In adverse environments (e.g., underwater manipulation), lighting encoders are engineered for illumination-robust perception and policy control:

Fusion-based Embeddings: Bi-AQUA (Tsunoori et al., 20 Nov 2025) encodes ambient lighting from raw RGB images with a dual-path architecture: a CNN for learned features and a color histogram MLP for global statistics, then concatenated and projected to a low-dimensional vector $v_L$ . Multi-view aggregation synthesizes a global lighting code.
Downstream Conditioning: The lighting code modulates visual backbone features via channel-wise FiLM and is injected to sequence transformers as a dedicated lighting token. All modules are supervised only through the imitation learning objective, without explicit lighting labels. Ablation studies show that FiLM-based modulation alone addresses static lighting, but only the full pipeline (encoder+FiLM+token) achieves robust adaptation to dynamic changes, yielding 80–100% success rates across static and rapidly-varying scenarios (Tsunoori et al., 20 Nov 2025).

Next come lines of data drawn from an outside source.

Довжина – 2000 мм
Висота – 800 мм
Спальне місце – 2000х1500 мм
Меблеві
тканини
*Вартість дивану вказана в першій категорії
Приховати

5. Lighting Encoders in Light Field Compression and Rendering

Encoders also serve as the primary means for high-efficiency compression and neural replacement in light-field rendering and display:

4D Volume and Transform-based Compression: In HDR light field streaming, a convolutional autoencoder followed by blockwise 4D discrete cosine transforms, perceptually-uniform color mapping, quantization, and HEVC coding achieves an efficient reduction of high-dimensional lighting data (Khaidem et al., 2022). The module learns to collapse myriad sub-aperture views into a highly-compressed representation (typically N=2 coded images), outperforming state-of-the-art codecs on PSNR and bitrate.
Neural Radiance Field Encoders for Complex Luminaires: For rendering arbitrary luminaire emission, a lighting encoder is instantiated as a NeRF-style MLP mapping 3D position and direction (via Fourier encoding) to SH coefficients and densities (Condor et al., 2022). This learned radiance function is distilled to a Plenoctree for real-time use, preserving HDR detail and high-frequency emission with compression by orders of magnitude in storage and evaluation cost.

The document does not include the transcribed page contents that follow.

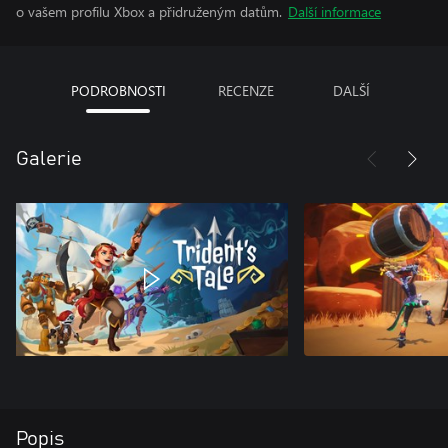
o vašem profilu Xbox a přidruženým datům.
Další informace
PODROBNOSTI
RECENZE
DALŠÍ
Galerie
Popis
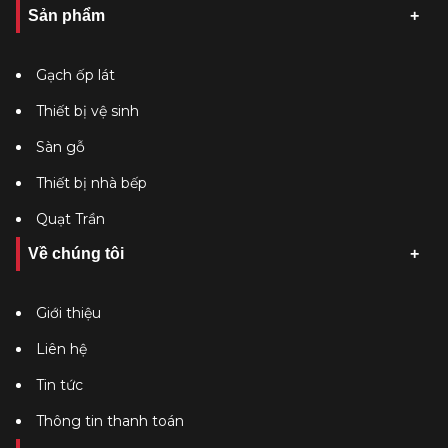
Sản phẩm
Gạch ốp lát
Thiết bị vệ sinh
Sàn gỗ
Thiết bị nhà bếp
Quạt Trần
Về chúng tôi
Giới thiệu
Liên hệ
Tin tức
Thông tin thanh toán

6. Quantitative Performance and Comparative Analysis

Lighting encoder evaluation metrics are domain-dependent and span:

Communications: BER/FER, code rate, run-length bounds, DC-balance fraction (Nguyen et al., 2018, Uday et al., 2019).
Neural relighting: scale-invariant RMSE, PSNR, SSIM, LPIPS, perceptual loss, and qualitative relighting/shadow transfer fidelity (Weber et al., 2018, Liu et al., 2020, Bai et al., 2022, Ren et al., 2023).
Compression: YUV PSNR, Bjøntegaard-Delta metrics, bit-rate savings over state-of-the-art codecs (Khaidem et al., 2022, Condor et al., 2022).
Robotics: Task success-rate under varying illumination, execution-time to completion across dynamic lighting sequences (Tsunoori et al., 20 Nov 2025).

Empirically, encoder designs favor low-bitrate or low-dimensionality representations that preserve essential lighting effects—such as temporal/spatial DC-balance, high-frequency light sources, or relighting fidelity—while supporting hardware, latency, or generative constraints of the end system.

7. Architectures, Losses, and Implementation Paradigms

Lighting encoders across domains employ diverse architectures:

Classic LFSR and block code book designs (VLC).
Deep convolutional autoencoders with bottleneck splits for content and illumination (Liu et al., 2020).
Transformer blocks with tokenization and cross-modal attention (Zhang et al., 30 Oct 2024, Zheng et al., 11 Feb 2025).
Graph convolutional layers for spherical context propagation (Bai et al., 2022).
Volume-based 3D convolutional pipelines for geometric consistency (Li et al., 2023).
FiLM modulation and explicit sequence conditioning in robotic perception (Tsunoori et al., 20 Nov 2025).

Losses are correspondingly adapted: solid-angle-weighted log-L1 in HDR reconstruction (Weber et al., 2018), SH regularization (Liu et al., 2020), LPIPS and other perceptual losses for image harmonization (Ren et al., 2023), and primary task losses (e.g., behavior cloning) in robotics (Tsunoori et al., 20 Nov 2025).

The trend is toward plug-and-play encoders, easily integrated into hardware or large-scale, multi-modal neural networks, facilitating precise and stable control over lighting—and thus appearance or communication quality—across applications.